Según Chapman, el encarecimiento de los combustibles a nivel global ha reforzado la competitividad de la ruta panameña frente a otras alternativas marítimas.
"Cuando el petróleo aumenta significativamente de precio, el Canal de Panamá se vuelve más atractivo porque resulta menos costoso transitar por esta vía", explicó.
Y destacó que esta coyuntura actual encuentra a Panamá en una posición privilegiada gracias a la ampliación del Canal, concluida en 2016, que más que duplicó su capacidad operativa.
"Es una circunstancia única.

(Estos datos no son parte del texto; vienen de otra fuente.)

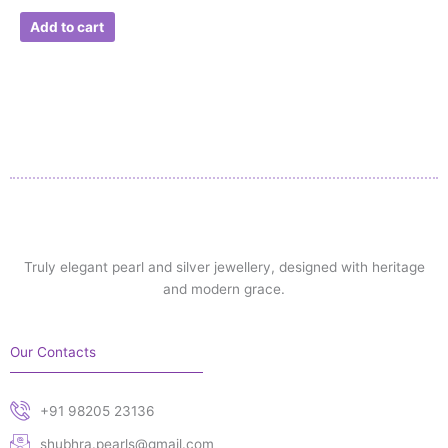
Add to cart
Truly elegant pearl and silver jewellery, designed with heritage
and modern grace.
Our Contacts
+91 98205 23136
shubhra.pearls@gmail.com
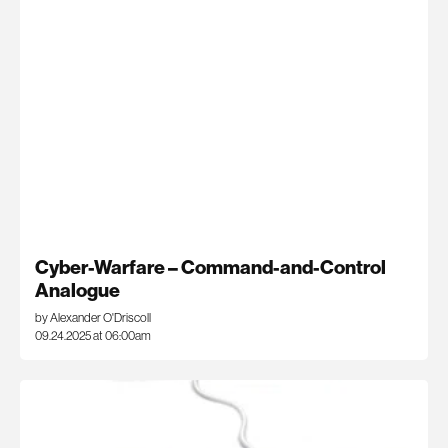
Cyber-Warfare – Command-and-Control
Analogue
by Alexander O'Driscoll
09.24.2025 at 06:00am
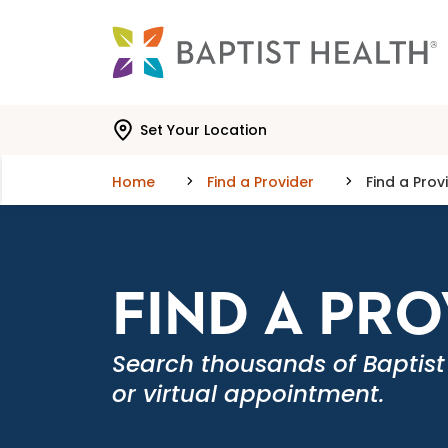
Skip to main content
Skip to navigation
Skip to search
Set Your Location
Home
Find a Provider
Find a Prov
FIND A PR
Search thousands of Baptist
or virtual appointment.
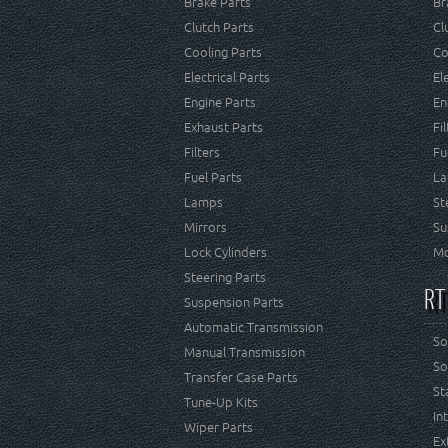
Brake Parts
Br
Clutch Parts
Cl
Cooling Parts
Co
Electrical Parts
El
Engine Parts
En
Exhaust Parts
Fi
Filters
Fu
Fuel Parts
La
Lamps
St
Mirrors
Su
Lock Cylinders
Mo
Steering Parts
RT
Suspension Parts
Automatic Transmission
So
Manual Transmission
So
Transfer Case Parts
St
Tune-Up Kits
In
Wiper Parts
Ex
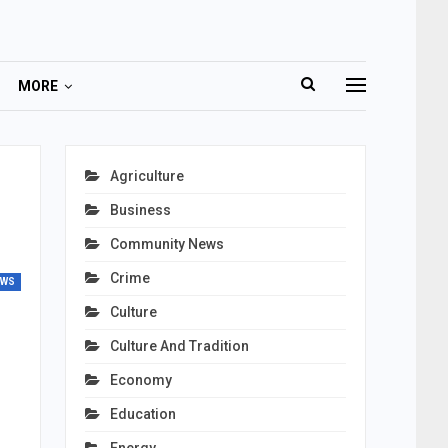
MORE
Agriculture
Business
Community News
Crime
EWS
Culture
Culture And Tradition
Economy
Education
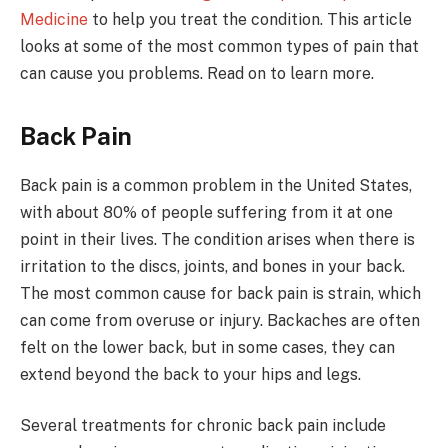
Medicine
to help you treat the condition. This article
looks at some of the most common types of pain that
can cause you problems. Read on to learn more.
Back Pain
Back pain is a common problem in the United States,
with about 80% of people suffering from it at one
point in their lives. The condition arises when there is
irritation to the discs, joints, and bones in your back.
The most common cause for back pain is strain, which
can come from overuse or injury. Backaches are often
felt on the lower back, but in some cases, they can
extend beyond the back to your hips and legs.
Several treatments for chronic back pain include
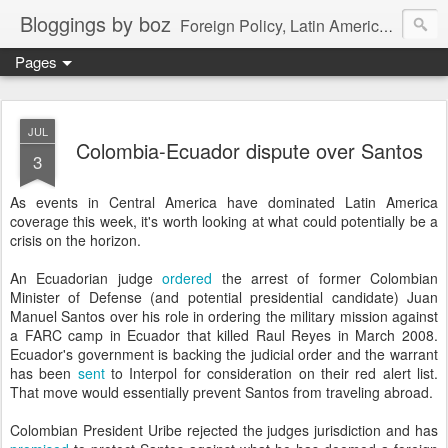
Bloggings by boz
Foreign Policy, Latin America, etc.
Pages
JUL
Colombia-Ecuador dispute over Santos
3
As events in Central America have dominated Latin America
coverage this week, it's worth looking at what could potentially be a
crisis on the horizon.
An Ecuadorian judge
ordered
the arrest of former Colombian
Minister of Defense (and potential presidential candidate) Juan
Manuel Santos over his role in ordering the military mission against
a FARC camp in Ecuador that killed Raul Reyes in March 2008.
Ecuador's government is backing the judicial order and the warrant
has been
sent
to Interpol for consideration on their red alert list.
That move would essentially prevent Santos from traveling abroad.
Colombian President Uribe rejected the judges jurisdiction and has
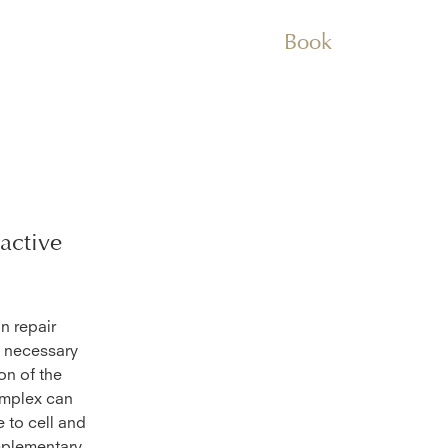
Book
active
n repair
s necessary
on of the
omplex can
 to cell and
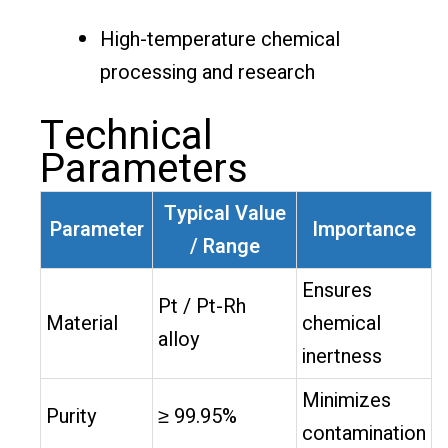
High-temperature chemical
processing and research
Technical
Parameters
Typical Value
Parameter
Importance
/ Range
Ensures
Pt / Pt-Rh
Material
chemical
alloy
inertness
Minimizes
Purity
≥ 99.95%
contamination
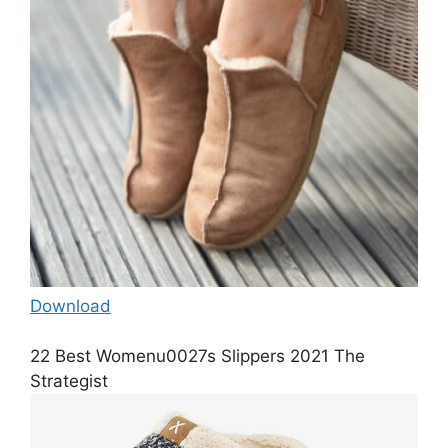
Download
22 Best Womenu0027s Slippers 2021 The
Strategist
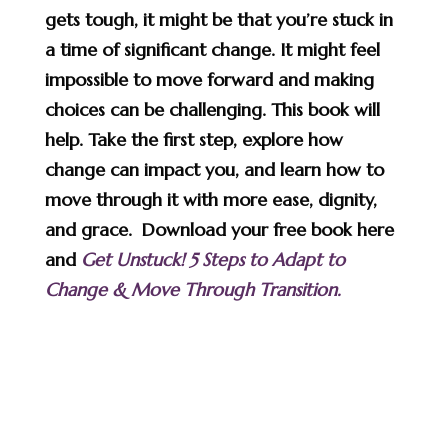
gets tough, it might be that you’re stuck in
a time of significant change. It might feel
impossible to move forward and making
choices can be challenging. This book will
help. Take the first step, explore how
change can impact you, and learn how to
move through it with more ease, dignity,
and grace. Download your free book here
and
Get Unstuck! 5 Steps to Adapt to
Change & Move Through Transition.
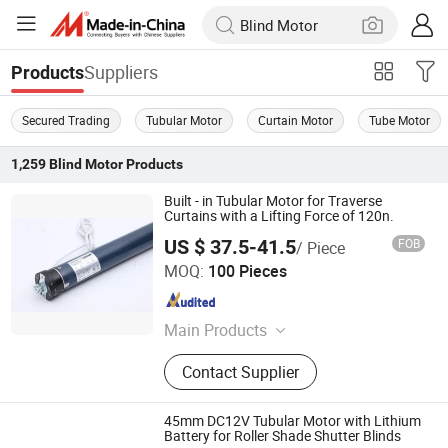
Suppliers
Products
Secured Trading
Tubular Motor
Curtain Motor
Tube Motor
1,259
Blind Motor
Products
Built - in Tubular Motor for Traverse
Curtains with a Lifting Force of 120n.
US $ 37.5-41.5
FOB
/ Piece
Ningbo Licheng Mechanical and Electrical Technology
MOQ:
100 Pieces
Co., Ltd.
Zhejiang , China
Since 2025
Main Products
Tubular motor, opening and closing
Contact Supplier
curtain motor, awning motor, rolling
shutter door motor, projection screen
motor
45mm DC12V Tubular Motor with Lithium
Battery for Roller Shade Shutter Blinds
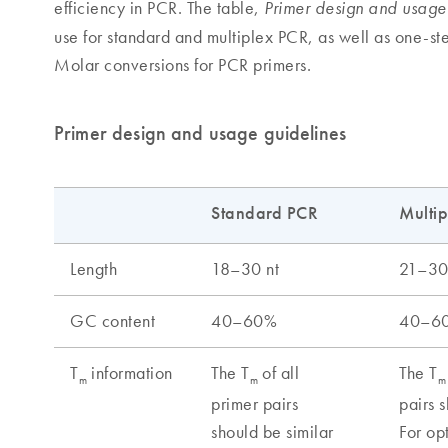
efficiency in PCR. The table,
Primer design and usage
use for standard and multiplex PCR, as well as one-s
Molar conversions for PCR primers.
Primer design and usage guidelines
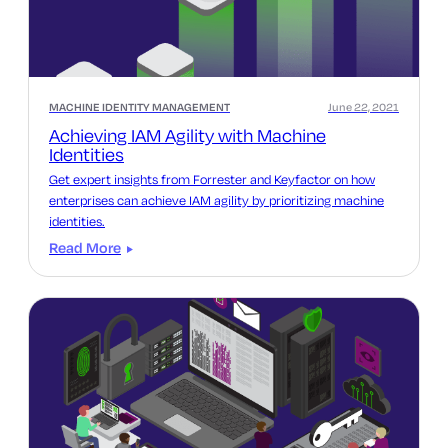
MACHINE IDENTITY MANAGEMENT
June 22, 2021
Achieving IAM Agility with Machine
Identities
Get expert insights from Forrester and Keyfactor on how
enterprises can achieve IAM agility by prioritizing machine
identities.
Read More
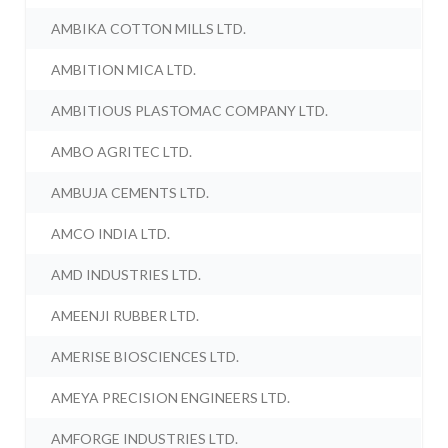
AMBIKA COTTON MILLS LTD.
AMBITION MICA LTD.
AMBITIOUS PLASTOMAC COMPANY LTD.
AMBO AGRITEC LTD.
AMBUJA CEMENTS LTD.
AMCO INDIA LTD.
AMD INDUSTRIES LTD.
AMEENJI RUBBER LTD.
AMERISE BIOSCIENCES LTD.
AMEYA PRECISION ENGINEERS LTD.
AMFORGE INDUSTRIES LTD.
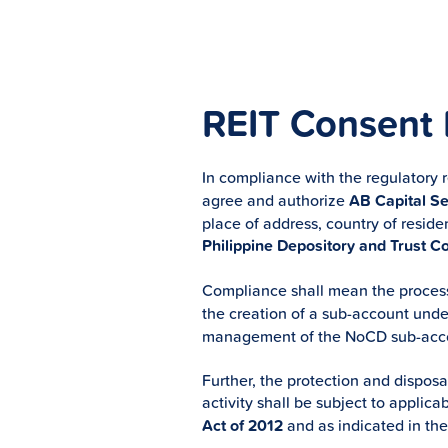
REIT Consent
In compliance with the regulatory 
agree and authorize
AB Capital Sec
place of address, country of reside
Philippine Depository and Trust C
Compliance shall mean the process
the creation of a sub-account und
management of the NoCD sub-accou
Further, the protection and disposa
activity shall be subject to appli
Act of 2012
and as indicated in th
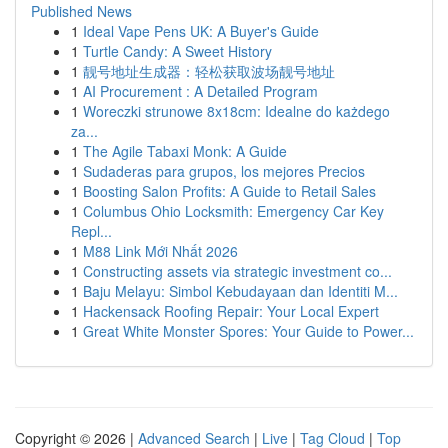
Published News
1
Ideal Vape Pens UK: A Buyer's Guide
1
Turtle Candy: A Sweet History
1
靓号地址生成器：轻松获取波场靓号地址
1
AI Procurement : A Detailed Program
1
Woreczki strunowe 8x18cm: Idealne do każdego
za...
1
The Agile Tabaxi Monk: A Guide
1
Sudaderas para grupos, los mejores Precios
1
Boosting Salon Profits: A Guide to Retail Sales
1
Columbus Ohio Locksmith: Emergency Car Key
Repl...
1
M88 Link Mới Nhất 2026
1
Constructing assets via strategic investment co...
1
Baju Melayu: Simbol Kebudayaan dan Identiti M...
1
Hackensack Roofing Repair: Your Local Expert
1
Great White Monster Spores: Your Guide to Power...
Copyright © 2026 |
Advanced Search
|
Live
|
Tag Cloud
|
Top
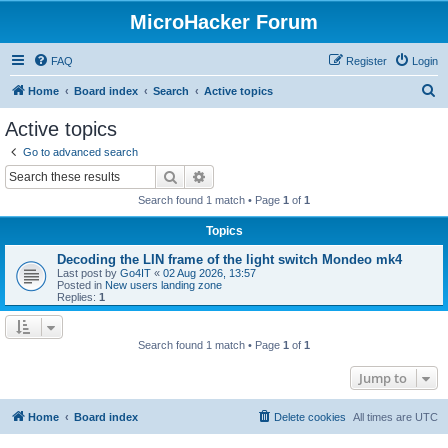
MicroHacker Forum
FAQ
Register
Login
S
Home
Board index
Search
Active topics
e
Active topics
a
Go to advanced search
r
Search
Advanced search
c
Search found 1 match • Page
1
of
1
h
Topics
Decoding the LIN frame of the light switch Mondeo mk4
Last post by
Go4IT
«
02 Aug 2026, 13:57
Posted in
New users landing zone
Replies:
1
Search found 1 match • Page
1
of
1
Jump to
Home
Board index
Delete cookies
All times are
UTC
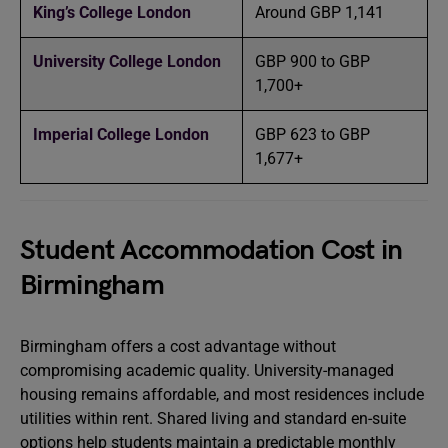
King’s College London
Around GBP 1,141
University College London
GBP 900 to GBP
1,700+
Imperial College London
GBP 623 to GBP
1,677+
Student Accommodation Cost in
Birmingham
Birmingham offers a cost advantage without
compromising academic quality. University-managed
housing remains affordable, and most residences include
utilities within rent. Shared living and standard en-suite
options help students maintain a predictable monthly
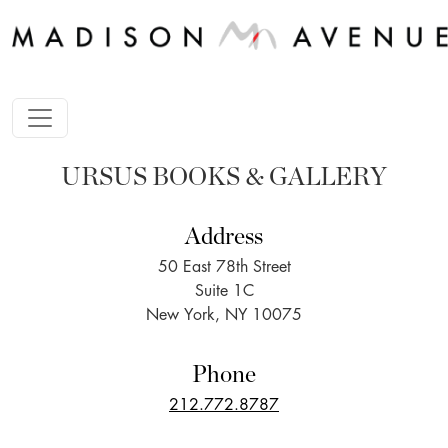
URSUS BOOKS & GALLERY
Address
50 East 78th Street
Suite 1C
New York, NY 10075
Phone
212.772.8787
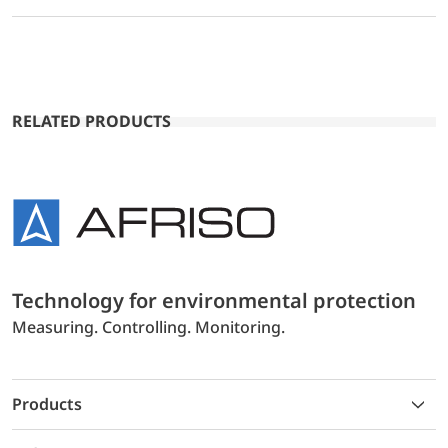
RELATED PRODUCTS
Technology for environmental protection
Measuring. Controlling. Monitoring.
Products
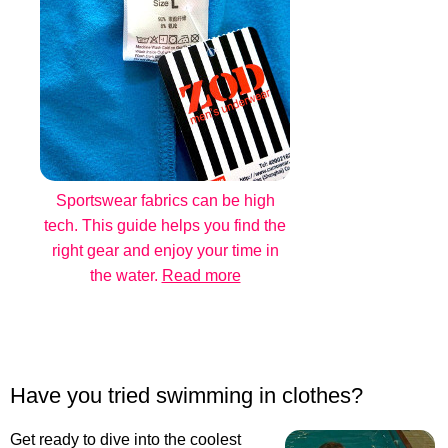
Sportswear fabrics can be high
tech. This guide helps you find the
right gear and enjoy your time in
the water.
Read more
Have you tried swimming in clothes?
Get ready to dive into the coolest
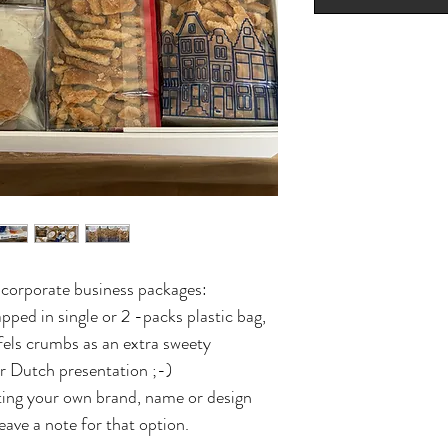
r corporate business packages:
pped in single or 2 -packs plastic bag,
fels crumbs as an extra sweety
ur Dutch presentation ;-)
tting your own brand, name or design
eave a note for that option.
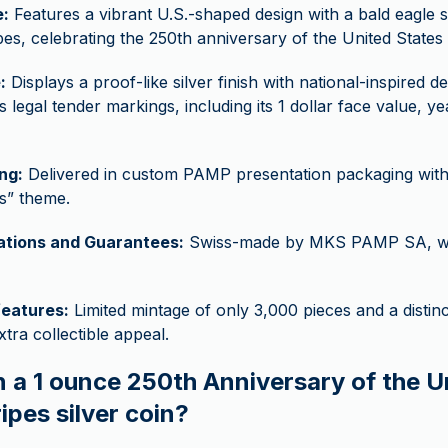
:
Features a vibrant U.S.-shaped design with a bald eagle s
pes, celebrating the 250th anniversary of the United States 
:
Displays a proof-like silver finish with national-inspired de
’s legal tender markings, including its 1 dollar face value, y
ng:
Delivered in custom PAMP presentation packaging with
s” theme.
cations and Guarantees:
Swiss-made by MKS PAMP SA, wit
features:
Limited mintage of only 3,000 pieces and a distinc
xtra collectible appeal.
n a 1 ounce 250th Anniversary of the U
ipes silver coin?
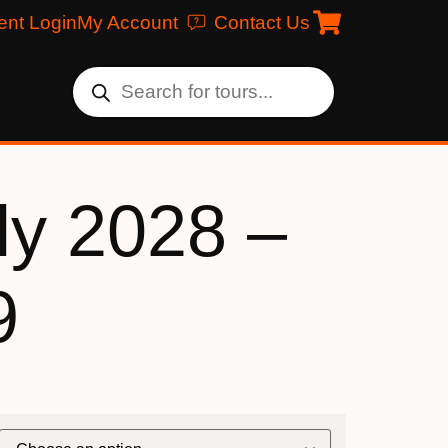
ent Login
My Account
Contact Us
ly 2028 –
9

Panamá enfrenta esta crisis energética global con un canal expandido y con capacidad para responder a una demanda mucho mayor", afirmó.
Chapman recordó que antes de la ampliación los buques tipo Panamax podían transportar alrededor de 4.000 contenedores, mientras que los actuales Neopanamax pueden movilizar más de 16.000 unidades en algunos casos.
Además, destacó que la expansión permite el tránsito de embarcaciones de gas natural licuado, un segmento que anteriormente no podía utilizar la vía.
El ministro subrayó que el incremento del tráfico tiene efectos positivos sobre las finanzas públicas y fortalece la capacidad de inversión de la Autoridad del Canal de Panamá en nuevos proyectos estratégicos. "Esto genera recursos para seguir ampliando y mejorando el servicio que Panamá presta al comercio mundial", dijo.
Más allá del canal, Chapman afirmó que Panamá busca consolidarse como un actor cada vez más relevante en la economía global. "El mensaje -señaló- es claro: Panamá está presente. Estamos reafirmando nuestro compromiso de formar parte del concierto de las naciones y de integrarnos más que nunca con el resto del mundo".
El país se encuentra, señaló, en una coyuntura especialmente favorable, al ser considerado uno de los puntos más críticos y estratégicos para el comercio internacional.
"Panamá es un país bien pensado, bien planificado y con una visión clara de futuro. Estamos listos para responder a las demandas del siglo XXI", sostuvo.
En materia de desarrollo económico en Latinoamérica y el Caribe, que centra el foro que se celebra en París, Chapman defendió la necesidad de impulsar la inversión privada, fortalecer la infraestructura y mejorar la institucionalidad para elevar la productividad. A su juicio, estos factores son esenciales para acelerar el crecimiento económico, promover el desarrollo humano y reducir las desigualdades.
También destacó los avances de su país en su acercamiento a la OCDE. Según explicó, la actual administración del presidente José Raúl Mulino es la primera que ha manifestado de forma explícita su interés por incorporarse al organismo.
"Hemos avanzado a un ritmo muy positivo. Sabemos que es un proceso que toma tiempo, pero nos sentimos optimistas por la acogida que estamos recibiendo y por el apoyo de países amigos que acompañan este esfuerzo", concluyó.